The bull and bear cases for exchange stocks ahead of bitcoin futures

FAN Editor

The crypto craze has taken Wall Street by storm, and it’s giving a boost to two exchange stocks.

The CME Group announced in late October its plans to launch bitcoin futures trading, which is now set to debut Dec. 18. The cryptocurrency hit a new high shortly after the announcement. In the last two months, the stock has advanced 11 percent.

Meanwhile, Cboe Global Markets announced earlier this week it would debut its futures trading on Dec. 10. The exchange’s foray into the space was evident earlier this year; Cboe’s stock price has gained 15 percent in the last two months.

The announcements come as bitcoin’s price has rocketed over 200 percent higher in the last two months alone.

On a technical basis, Cboe as a stock looks relatively stronger than the CME when taking a look at a ratio chart of the two, said Todd Gordon, founder of TradingAnalysis.com.

But on a longer-term basis, he said, the CME still appears to have broken out through long-term resistance.

“The longer-term prospect for CME looks very solid. We’ve broken above a long-term, pre-2008 high in CME, so that’s about a $145 breakout. We’re through that, which looks very solid,” Gordon said Thursday on CNBC’s “Trading Nation.”

Others are less optimistic about the exchanges and its bitcoin futures launch, given the underlying asset’s extreme volatility and the relatively unknown nature of how the futures trading will impact bitcoin’s price.

While the futures trading could offer some benefits to bitcoin’s price and its investors, said Michael Bapis, partner and managing director at The Bapis Group at HighTower Advisors, it could prove quite chaotic.

“I liken it to the new iPhone coming out.
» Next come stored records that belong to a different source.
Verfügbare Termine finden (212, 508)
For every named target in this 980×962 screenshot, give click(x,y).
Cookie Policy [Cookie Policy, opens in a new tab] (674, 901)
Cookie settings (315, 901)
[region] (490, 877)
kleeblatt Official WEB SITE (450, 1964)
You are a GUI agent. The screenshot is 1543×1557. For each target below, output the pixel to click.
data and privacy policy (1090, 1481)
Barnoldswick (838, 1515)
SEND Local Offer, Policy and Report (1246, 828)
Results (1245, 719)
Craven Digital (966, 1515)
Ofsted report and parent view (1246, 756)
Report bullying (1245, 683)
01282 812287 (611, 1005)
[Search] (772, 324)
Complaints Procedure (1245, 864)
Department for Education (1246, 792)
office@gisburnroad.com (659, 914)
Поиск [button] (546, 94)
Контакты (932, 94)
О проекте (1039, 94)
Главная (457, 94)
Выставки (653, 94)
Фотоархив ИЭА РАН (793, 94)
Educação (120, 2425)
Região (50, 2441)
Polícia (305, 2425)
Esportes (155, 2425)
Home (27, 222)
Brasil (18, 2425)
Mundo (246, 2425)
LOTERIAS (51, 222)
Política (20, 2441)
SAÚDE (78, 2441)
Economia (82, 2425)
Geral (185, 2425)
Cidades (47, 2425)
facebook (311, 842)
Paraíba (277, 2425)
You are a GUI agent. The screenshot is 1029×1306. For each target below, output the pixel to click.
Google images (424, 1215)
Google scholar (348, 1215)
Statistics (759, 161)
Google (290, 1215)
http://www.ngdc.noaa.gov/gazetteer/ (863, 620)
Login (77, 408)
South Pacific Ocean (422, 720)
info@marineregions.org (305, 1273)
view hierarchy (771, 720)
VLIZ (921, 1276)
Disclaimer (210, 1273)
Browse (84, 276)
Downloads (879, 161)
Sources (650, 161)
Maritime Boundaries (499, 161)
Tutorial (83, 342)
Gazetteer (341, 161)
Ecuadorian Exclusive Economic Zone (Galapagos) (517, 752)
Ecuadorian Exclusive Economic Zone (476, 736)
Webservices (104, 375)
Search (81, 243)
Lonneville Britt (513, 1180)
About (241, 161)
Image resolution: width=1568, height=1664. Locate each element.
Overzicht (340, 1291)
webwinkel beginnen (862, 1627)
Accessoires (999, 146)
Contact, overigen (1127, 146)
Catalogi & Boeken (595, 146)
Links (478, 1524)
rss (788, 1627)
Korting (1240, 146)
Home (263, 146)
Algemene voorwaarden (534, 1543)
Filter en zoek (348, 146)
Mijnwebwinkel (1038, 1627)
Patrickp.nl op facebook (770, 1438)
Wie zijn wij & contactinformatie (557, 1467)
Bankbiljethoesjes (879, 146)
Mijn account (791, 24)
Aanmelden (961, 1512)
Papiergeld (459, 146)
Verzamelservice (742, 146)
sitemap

Everybody wants it, everybody waits in line for it, then it shakes out and you see the real value of it and the real sales growth of it. I think it’s the same thing with bitcoin, going on these two exchanges,” Bapis said Thursday on “Trading Nation.”

He’s not buying the exchange stocks anytime soon.

“When the underlying security is not regulated, and they are coming out fresh to the market, I would be a little skeptical on those stocks short-term. Long-term, if they make it work, they’re going to see some value there,” he added.